Trial complete. That went okay but I wish it went better. The edits are located here and here but the RegEx either doesn't work on some pages, removes only one set of brackets when there is a set of three or more brackets or leaves a space before the last bracket. Can anyone please suggest changes to the RegEx. Pkbwcgs (talk) 16:26, 25 December 2018 (UTC)Reply[reply]
There are a lot of bad changes (I only made it through about 15 diffs), with the primary reason being "people doing stupid formatting", mainly of the "pipe not space" issue (e.g. 1, 2, 3, 4). While these are GIGO issues, they should still be corrected. I'll note that the first two are with genfixes, and the latter two are without, so it looks like AWB's own genfixes needs, well, fixing.

Your regex simply doesn't take into account the situation where someone uses pipes in an elink (e.g. [[https:google.com|Google]]. I think the best regex would be along the lines of \[\[(http.*?)( |\|)?(.*?)?]] and replacing with [$1 $3]. This should cover all of the junk mentioned above, but you'll need to go back over those 50 edits and fix all of the pipe-not-space elink errors (don't you have a bot task that does this already?). Primefac (talk) 19:17, 25 December 2018 (UTC)Reply[reply]
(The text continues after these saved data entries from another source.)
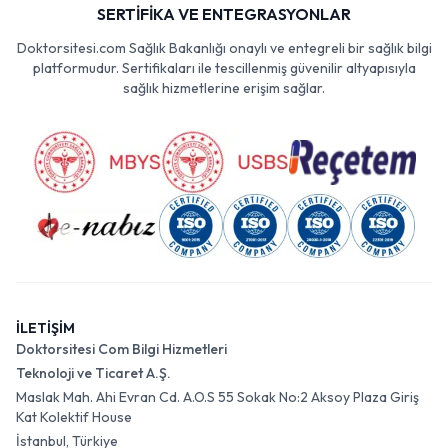
SERTİFİKA VE ENTEGRASYONLAR
Doktorsitesi.com Sağlık Bakanlığı onaylı ve entegreli bir sağlık bilgi
platformudur. Sertifikaları ile tescillenmiş güvenilir altyapısıyla
sağlık hizmetlerine erişim sağlar.
İLETİŞİM
Doktorsitesi Com Bilgi Hizmetleri
Teknoloji ve Ticaret A.Ş.
Maslak Mah. Ahi Evran Cd. A.O.S 55 Sokak No:2 Aksoy Plaza Giriş
Kat Kolektif House
İstanbul, Türkiye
@Primefac: The first four edits were AWB genfixes, the rest of the edits are with my own regular expression. Pkbwcgs (talk) 20:27, 25 December 2018 (UTC)Reply[reply]
I like your expression with $2 representing the pipe which should be taken out so it can't be in the replace expression. Pkbwcgs (talk) 20:29, 25 December 2018 (UTC)Reply[reply]
Sometimes, I corrected the things manually as well when the RegEx wasn't doing the correct thing. Pkbwcgs (talk) 20:36, 25 December 2018 (UTC)Reply[reply]
I fixed everything in today's edits. Pkbwcgs (talk) 20:44, 25 December 2018 (UTC)Reply[reply]
Your regular expression still doesn't remove the pipe. Pkbwcgs (talk) 20:49, 25 December 2018 (UTC)Reply[reply]
Also, I don't have a bot task that handles pipes inside links. I am thinking of opening another BRFA soon that handles it but I need to come up with some RegEx for that. Pkbwcgs (talk) 20:54, 25 December 2018 (UTC)Reply[reply]
Good point, I missed a set of parens. Try \[\[(http.*?)(?:(?: |\|)(.*?))?]], replacing with [$1 $2]. Primefac (talk) 17:29, 26 December 2018 (UTC)Reply[reply]
@Primefac: That works! Pkbwcgs (talk) 18:12, 26 December 2018 (UTC)Reply[reply]
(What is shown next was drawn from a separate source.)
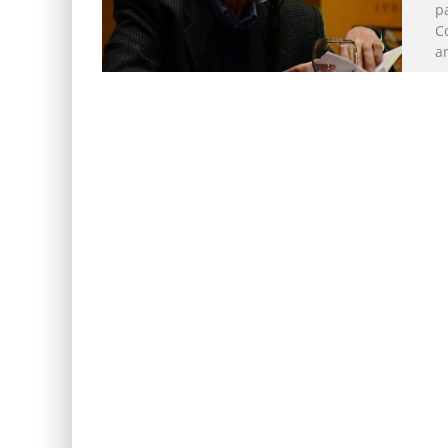
p
C
an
Approved for trial (25 edits). Please provide a link to the relevant contributions and/or diffs when the trial is complete. Primefac (talk) 18:15, 26 December 2018 (UTC)Reply[reply]
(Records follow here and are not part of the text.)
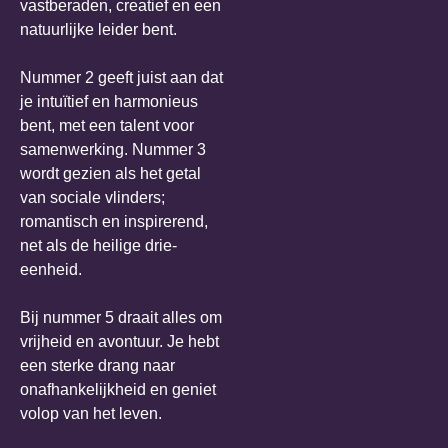
vastberaden, creatief en een
natuurlijke leider bent.
Nummer 2 geeft juist aan dat
je intuïtief en harmonieus
bent, met een talent voor
samenwerking. Nummer 3
wordt gezien als het getal
van sociale vlinders;
romantisch en inspirerend,
net als de heilige drie-
eenheid.
Bij nummer 5 draait alles om
vrijheid en avontuur. Je hebt
een sterke drang naar
onafhankelijkheid en geniet
volop van het leven.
@Primefac: It is still doing it incorrectly sometimes. For example, if it is [[https://www.google.co.uk]], it is replacing it with [https://www.google.co.uk ] which is wrong. We don't need a space before the last square bracket. Pkbwcgs (talk) 19:03, 26 December 2018 (UTC)Reply[reply]
So put in a secondary find/replace for _] (_ used to indicate a space) and replace with ]. Primefac (talk) 20:13, 26 December 2018 (UTC)Reply[reply]
@Primefac: That is still not working properly. It is now unable to identify the link with double brackets. Pkbwcgs (talk) 20:28, 26 December 2018 (UTC)Reply[reply]
Well, the other option is to just do two find statements.
  1. \[\[(http[^ \|]*?)]][$1]
  2. \[\[(http.*?)(?:(?: |\|)(.*?))?]][$1 $2]
Do them in that order and it will catch everything. Primefac (talk) 17:59, 27 December 2018 (UTC)Reply[reply]
@Primefac: There is still that annoying space before the closing square bracket of the external link. Do you know how can I get AWB to perform the regular expressions in order like you stated. Pkbwcgs (talk) 18:58, 27 December 2018 (UTC)Reply[reply]
The order you put them into AWB is the order they'll run. Primefac (talk) 18:59, 27 December 2018 (UTC)Reply[reply]
@Primefac: Trial complete. That was better. Trial edits are located here. The RegEx worked out well for this task. Pkbwcgs (talk) 19:16, 27 December 2018 (UTC)Reply[reply]

 Approved. As far as the edits themselves, they're perfectly fine. The pages where they're found, and how they're used, are another matter entirely. I would suggest periodically piping the edit list to the MOS and GOCE wikiprojects so that they can fix them. Primefac (talk) 02:38, 28 December 2018 (UTC)Reply[reply]

The above discussion is preserved as an archive of the debate. Please do not modify it. To request review of this BRFA, please start a new section at WT:BRFA.